Indian lawyer, historian and author (1930–2024)

Abdul Ghafoor Majeed Noorani (16 September 1930 – 29 August 2024), better known as A. G. Noorani, was an Indian scholar, lawyer and political commentator. He practised as an advocate in the Supreme Court of India and in the Bombay High Court.

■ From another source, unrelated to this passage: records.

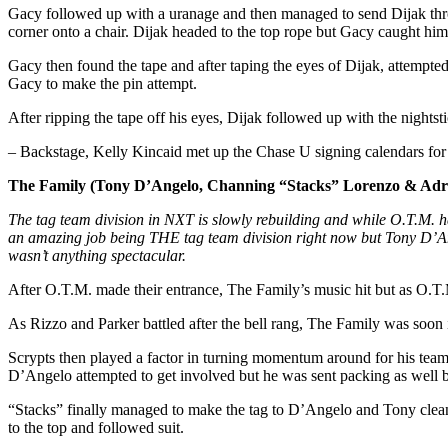
Gacy followed up with a uranage and then managed to send Dijak throu
corner onto a chair. Dijak headed to the top rope but Gacy caught him
Gacy then found the tape and after taping the eyes of Dijak, attempte
Gacy to make the pin attempt.
After ripping the tape off his eyes, Dijak followed up with the nightst
– Backstage, Kelly Kincaid met up the Chase U signing calendars for
The Family (Tony D’Angelo, Channing “Stacks” Lorenzo & Adria
The tag team division in NXT is slowly rebuilding and while O.T.M. 
an amazing job being THE tag team division right now but Tony D’Ange
wasn’t anything spectacular.
After O.T.M. made their entrance, The Family’s music hit but as O.T.
As Rizzo and Parker battled after the bell rang, The Family was soon 
Scrypts then played a factor in turning momentum around for his team 
D’Angelo attempted to get involved but he was sent packing as well b
“Stacks” finally managed to make the tag to D’Angelo and Tony clean
to the top and followed suit.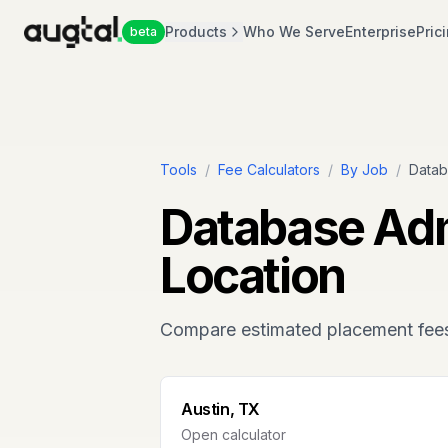
Products
Who We Serve
Enterprise
Pric
beta
Tools
/
Fee Calculators
/
By Job
/
Datab
Database Adm
Location
Compare estimated placement fee
Austin, TX
Open calculator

==Early life and education==
Noorani was born in Bombay (now Mumbai) on 16 September 1930. He attended a Jesuit school, St. Mary's, and got his law degree from Government Law College, Mumbai.

==Career==
Noorani's columns have appeared in various publications, including Hindustan Times, The Hindu, Dawn, The Statesman, Frontline, Economic and Political Weekly and Dainik Bhaskar.
He is the author of a number of books including: The Kashmir Question, Badruddin Tyabji Ministers' Misconduct, Brezhnev's Plan for Asian Security, The Presidential System, The Trial of Bhagat Singh, Constitutional Questions in India and The RSS and the BJP: A Division of Labour (LeftWord Books, 2000). He has also authored the biographies of Badruddin Tyabji and Dr. Zakir Husain.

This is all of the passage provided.